(Saved entries)
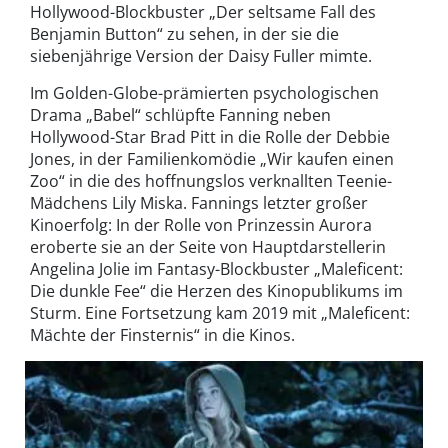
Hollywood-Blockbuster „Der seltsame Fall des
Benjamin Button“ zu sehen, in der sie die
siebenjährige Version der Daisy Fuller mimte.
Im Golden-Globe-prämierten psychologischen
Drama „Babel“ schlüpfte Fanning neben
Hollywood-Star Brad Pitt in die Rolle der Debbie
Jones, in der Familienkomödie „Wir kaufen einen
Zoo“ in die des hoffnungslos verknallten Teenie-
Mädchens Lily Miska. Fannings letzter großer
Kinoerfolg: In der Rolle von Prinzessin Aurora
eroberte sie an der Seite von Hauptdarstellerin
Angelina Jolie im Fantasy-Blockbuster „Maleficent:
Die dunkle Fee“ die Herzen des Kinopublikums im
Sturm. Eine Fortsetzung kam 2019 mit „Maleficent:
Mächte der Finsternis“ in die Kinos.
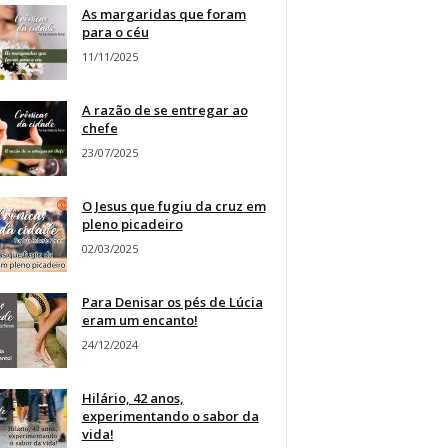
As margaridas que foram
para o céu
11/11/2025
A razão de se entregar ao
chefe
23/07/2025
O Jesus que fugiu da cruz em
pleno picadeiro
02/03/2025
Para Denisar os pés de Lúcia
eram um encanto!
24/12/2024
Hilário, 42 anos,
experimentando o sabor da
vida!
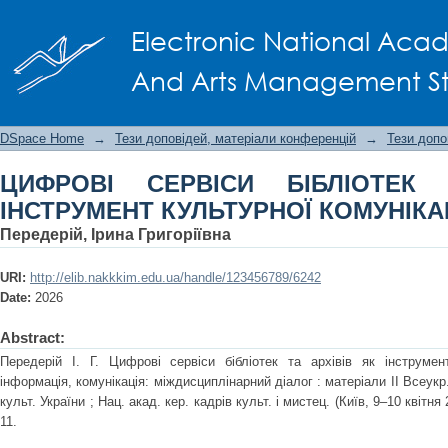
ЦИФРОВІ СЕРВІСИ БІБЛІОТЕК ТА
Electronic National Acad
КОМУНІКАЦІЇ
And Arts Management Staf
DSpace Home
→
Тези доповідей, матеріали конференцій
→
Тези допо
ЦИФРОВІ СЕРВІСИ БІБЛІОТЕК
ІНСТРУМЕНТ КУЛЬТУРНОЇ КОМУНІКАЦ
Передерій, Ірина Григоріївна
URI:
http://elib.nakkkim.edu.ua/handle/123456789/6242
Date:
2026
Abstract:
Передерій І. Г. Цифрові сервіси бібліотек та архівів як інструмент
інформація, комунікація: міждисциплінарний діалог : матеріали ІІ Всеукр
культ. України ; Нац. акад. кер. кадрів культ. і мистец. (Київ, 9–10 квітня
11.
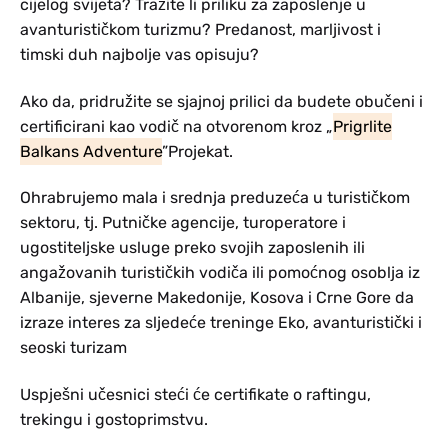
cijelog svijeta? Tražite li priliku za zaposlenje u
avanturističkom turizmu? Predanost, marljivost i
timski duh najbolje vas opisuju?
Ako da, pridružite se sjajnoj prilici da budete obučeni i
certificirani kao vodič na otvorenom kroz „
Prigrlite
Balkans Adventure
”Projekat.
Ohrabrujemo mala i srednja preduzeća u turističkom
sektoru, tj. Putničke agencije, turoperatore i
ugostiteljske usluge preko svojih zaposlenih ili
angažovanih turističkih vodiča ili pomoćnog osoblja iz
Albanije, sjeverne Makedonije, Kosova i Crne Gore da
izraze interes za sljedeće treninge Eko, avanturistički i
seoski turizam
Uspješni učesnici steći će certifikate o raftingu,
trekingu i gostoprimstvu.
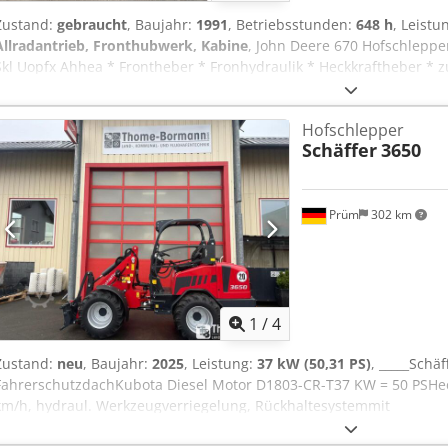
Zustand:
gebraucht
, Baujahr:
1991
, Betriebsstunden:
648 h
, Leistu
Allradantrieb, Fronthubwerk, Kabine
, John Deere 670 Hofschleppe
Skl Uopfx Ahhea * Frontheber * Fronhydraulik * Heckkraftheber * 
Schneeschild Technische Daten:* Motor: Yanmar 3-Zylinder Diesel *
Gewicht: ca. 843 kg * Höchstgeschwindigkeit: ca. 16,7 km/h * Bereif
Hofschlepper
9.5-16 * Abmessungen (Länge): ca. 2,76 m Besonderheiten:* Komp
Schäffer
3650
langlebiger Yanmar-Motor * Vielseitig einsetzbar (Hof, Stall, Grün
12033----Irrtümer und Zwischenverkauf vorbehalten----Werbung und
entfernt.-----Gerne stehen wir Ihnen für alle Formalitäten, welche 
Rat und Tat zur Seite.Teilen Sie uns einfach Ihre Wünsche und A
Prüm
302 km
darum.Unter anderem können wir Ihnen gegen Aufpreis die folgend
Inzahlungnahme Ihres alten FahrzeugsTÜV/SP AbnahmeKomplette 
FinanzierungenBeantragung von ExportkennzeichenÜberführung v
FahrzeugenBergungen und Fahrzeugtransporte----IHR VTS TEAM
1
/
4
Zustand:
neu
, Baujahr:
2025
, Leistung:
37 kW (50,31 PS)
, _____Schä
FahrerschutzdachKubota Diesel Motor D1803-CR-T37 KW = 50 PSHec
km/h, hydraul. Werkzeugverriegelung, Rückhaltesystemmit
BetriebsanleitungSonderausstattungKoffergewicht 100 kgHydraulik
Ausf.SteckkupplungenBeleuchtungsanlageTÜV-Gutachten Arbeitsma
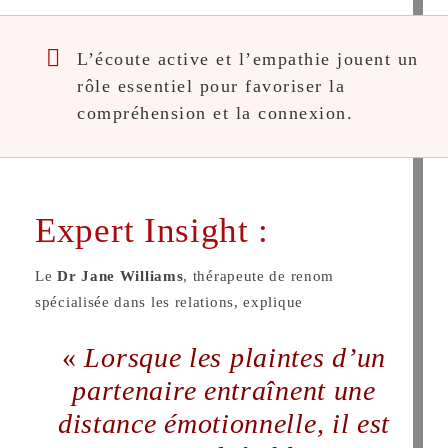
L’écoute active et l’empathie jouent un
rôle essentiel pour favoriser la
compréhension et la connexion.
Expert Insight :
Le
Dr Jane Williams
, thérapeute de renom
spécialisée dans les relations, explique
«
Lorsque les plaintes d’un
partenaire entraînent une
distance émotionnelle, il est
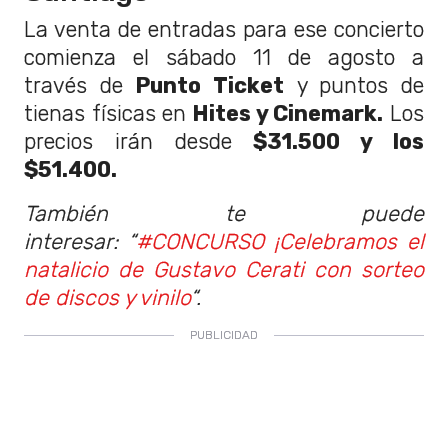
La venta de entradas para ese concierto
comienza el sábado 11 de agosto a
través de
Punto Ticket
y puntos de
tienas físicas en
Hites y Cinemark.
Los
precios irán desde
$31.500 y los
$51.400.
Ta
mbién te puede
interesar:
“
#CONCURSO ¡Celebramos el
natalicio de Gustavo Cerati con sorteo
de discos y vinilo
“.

=== ACTIVITY ===
Your answer should be the lines from the first record down to the line containing "Передерій І. Г.", restated exactly, with no pictures.

=== SOLUTION FOR THIS EXERCISE ===
Hollywood-Blockbuster „Der seltsame Fall des
Benjamin Button“ zu sehen, in der sie die
siebenjährige Version der Daisy Fuller mimte.
Im Golden-Globe-prämierten psychologischen
Drama „Babel“ schlüpfte Fanning neben
Hollywood-Star Brad Pitt in die Rolle der Debbie
Jones, in der Familienkomödie „Wir kaufen einen
Zoo“ in die des hoffnungslos verknallten Teenie-
Mädchens Lily Miska. Fannings letzter großer
Kinoerfolg: In der Rolle von Prinzessin Aurora
eroberte sie an der Seite von Hauptdarstellerin
Angelina Jolie im Fantasy-Blockbuster „Maleficent:
Die dunkle Fee“ die Herzen des Kinopublikums im
Sturm. Eine Fortsetzung kam 2019 mit „Maleficent:
Mächte der Finsternis“ in die Kinos.
As margaridas que foram
para o céu
11/11/2025
A razão de se entregar ao
chefe
23/07/2025
O Jesus que fugiu da cruz em
pleno picadeiro
02/03/2025
Para Denisar os pés de Lúcia
eram um encanto!
24/12/2024
Hilário, 42 anos,
experimentando o sabor da
vida!
ЦИФРОВІ СЕРВІСИ БІБЛІОТЕК ТА
Electronic National Acad
КОМУНІКАЦІЇ
And Arts Management Staf
DSpace Home
→
Тези доповідей, матеріали конференцій
→
Тези допо
ЦИФРОВІ СЕРВІСИ БІБЛІОТЕК
ІНСТРУМЕНТ КУЛЬТУРНОЇ КОМУНІКАЦ
Передерій, Ірина Григоріївна
URI:
http://elib.nakkkim.edu.ua/handle/123456789/6242
Date:
2026
Abstract:
Передерій І. Г. Цифрові сервіси бібліотек та архівів як інструмент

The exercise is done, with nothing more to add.